Chapter 10: Quantum Cryptography

Classical Cryptography

Before we can understand quantum cryptography, we need to first understand classical cryptography. To do this, we can consider RSA encryption. The name for this encryption method comes from the scholars credited with inventing it: Ron Rivest, Adi Shamir, and Leonard Adleman. RSA works by using public and private keys to encrypt and decrypt information. Imagine someone—let’s call them Bob—wants to send information to their friend—let’s call them Alice. Alice’s public key can be seen by anyone and used to encrypt information. In fact, Bob will use her public key to encrypt his secret message. However, only Alice has access to her private key, which she will use to decrypt Bob’s message.

But, how can two different keys be used to scramble and unscramble the same data? The answer is prime numbers. Simply put, Alice’s public key is the product of two large prime numbers. Her private key relies on knowing what those two prime numbers are. The reason people can know the product of these prime numbers (i.e. the public key) without knowing the numbers themselves (i.e. the private key) is because of how difficult it is to factor large numbers. This process is known as prime factorization. When dealing with large numbers, prime factorization is hard and time-consuming for even the most advanced computers we have today.

For example, it’s easy to confirm that 7,121 and 11,827 multiply to give 84,220,067—you can quickly plug this into a calculator. But, it requires much more effort to start with 84,220,067 and factor it into prime numbers. 

However, as quantum computing becomes more robust, RSA encryption is becoming less and less secure. Once we have an algorithm or a computer that can quickly factor large numbers into primes, anyone can figure out what Alice’s private key is and use it to decrypt messages she’s received. As a result, people have turned to quantum cryptography in an attempt to develop the next generation of secure communication methods.

Quantum Cryptography

Quantum cryptography involves encryption techniques that take advantage of quantum mechanics principles. Let’s take a look at quantum key distribution (QKD), a widely-studied quantum encryption method. Unlike classical RSA encryption, QKD is not used to share any messages. As its name suggests, QKD is used to share a private key that will be used to both encrypt and decrypt messages. Additionally, QKD is special because it alerts parties to the presence of an eavesdropper.

QKD often involves sending photons through an optical fiber, which you can think of as a very small tube that light can travel through. A photon is a kind of qubit. As a reminder, a bit is a classical unit of information and can take on a value of 0 or 1. A qubit is a quantum unit of information and can take on a value of 0, 1, or a superposition of the two.

Photons are special because they can carry information through their polarization. If we think of light as a wave and a photon as a packet of light, then we can think of a photon’s polarization as the direction in which the light wave is bouncing back and forth. For example, if the light wave oscillates up and down, we consider the photon vertically polarized. If the light wave oscillates left to right, we consider the photon horizontally polarized. 

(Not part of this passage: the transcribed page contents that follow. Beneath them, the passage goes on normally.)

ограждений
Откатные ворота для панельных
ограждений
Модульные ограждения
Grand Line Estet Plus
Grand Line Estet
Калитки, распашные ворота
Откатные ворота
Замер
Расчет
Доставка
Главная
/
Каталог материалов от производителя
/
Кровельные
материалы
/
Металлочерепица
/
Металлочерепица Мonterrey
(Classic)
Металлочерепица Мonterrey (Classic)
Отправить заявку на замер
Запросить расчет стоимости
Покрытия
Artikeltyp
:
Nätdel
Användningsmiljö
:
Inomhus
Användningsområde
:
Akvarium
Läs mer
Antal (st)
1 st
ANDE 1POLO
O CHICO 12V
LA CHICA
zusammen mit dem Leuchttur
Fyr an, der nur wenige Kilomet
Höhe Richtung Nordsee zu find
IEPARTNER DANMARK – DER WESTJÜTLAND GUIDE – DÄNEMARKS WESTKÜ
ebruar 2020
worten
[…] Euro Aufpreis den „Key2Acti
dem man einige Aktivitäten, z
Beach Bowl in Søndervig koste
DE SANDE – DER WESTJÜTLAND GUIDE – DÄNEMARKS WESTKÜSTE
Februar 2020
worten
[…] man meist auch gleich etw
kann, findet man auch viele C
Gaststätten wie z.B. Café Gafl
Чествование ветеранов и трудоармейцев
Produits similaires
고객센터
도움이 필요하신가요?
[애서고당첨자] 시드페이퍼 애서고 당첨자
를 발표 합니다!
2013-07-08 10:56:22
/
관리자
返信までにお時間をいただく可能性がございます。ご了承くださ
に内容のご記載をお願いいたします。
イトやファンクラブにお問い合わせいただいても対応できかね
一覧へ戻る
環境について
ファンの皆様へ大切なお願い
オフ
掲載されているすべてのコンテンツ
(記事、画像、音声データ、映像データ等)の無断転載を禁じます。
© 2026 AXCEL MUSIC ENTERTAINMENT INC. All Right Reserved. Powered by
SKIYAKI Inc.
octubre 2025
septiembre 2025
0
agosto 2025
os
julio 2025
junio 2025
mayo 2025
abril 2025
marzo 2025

Using this information, we can now break down how Alice and Bob share a secret key with each other via QKD. Let’s say that Alice sends Bob a photon using a machine that is aligned vertically. The resulting vertically-polarized photon corresponds to a 0 bit. If Bob’s detector is also aligned vertically, he will also measure a 0 bit. But, if for some reason his detector is aligned with some other direction (e.g. diagonally) he only will measure the same bit as Alice half of the time. 

After Alice has sent Bob several photons, they can sit down and discuss. Specifically, Alice will share how her machine was aligned for each photon and Bob will share how his detector was aligned for each measurement. They will only keep the bits where the machine and detector were aligned in the same direction, and these bits will form their private key!

Before Alice and Bob can start encrypting and decrypting messages with this key, they need to make sure no one was eavesdropping on them. To do this, they sacrifice a few of the bits they measured when the machine and detector were aligned in the same direction. Since Alice’s bit must match Bob’s bit in these cases, any bit discrepancies are due to an eavesdropper—let’s call her Eve. Remember that quantum mechanics says that measuring a qubit’s quantum state destroys it. So, if Eve measures one of Alice’s photons with her own detector, she will irreversibly change its polarization. As a result, Bob’s bit measurement will be affected by Eve’s eavesdropping, allowing him and Alice to deduce that an unwanted party is listening in.

Food for Thought

QKD is promising in theory, but can you think of any challenges that arise when actually trying to execute this form of secure communication? Hint: can we actually reliably detect a single photon at a time?